(Page-level text extractions)
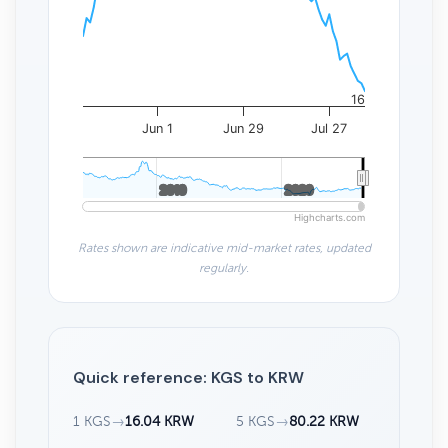
16
Jun 1
Jun 29
Jul 27
2010
2010
2020
2020
Highcharts.com
Rates shown are indicative mid-market rates, updated
regularly.
Quick reference: KGS to KRW
1 KGS
→
16.04 KRW
5 KGS
→
80.22 KRW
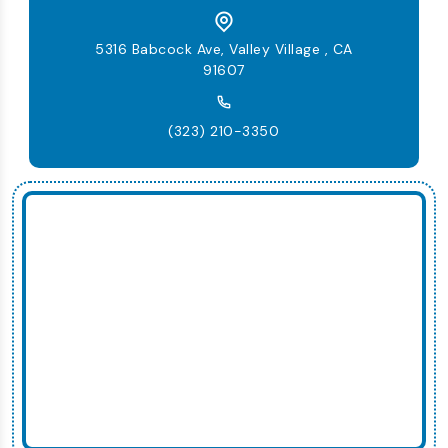
5316 Babcock Ave, Valley Village , CA
91607
(323) 210-3350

- [Exercise details]:
Please transcribe all of the entries exactly and omit any picture they hold.

- [Response to this task]:
16
Jun 1
Jun 29
Jul 27
2010
2010
2020
2020
Highcharts.com
Rates shown are indicative mid-market rates, updated
regularly.
Quick reference: KGS to KRW
1 KGS
→
16.04 KRW
5 KGS
→
80.22 KRW
5316 Babcock Ave, Valley Village , CA
91607
(323) 210-3350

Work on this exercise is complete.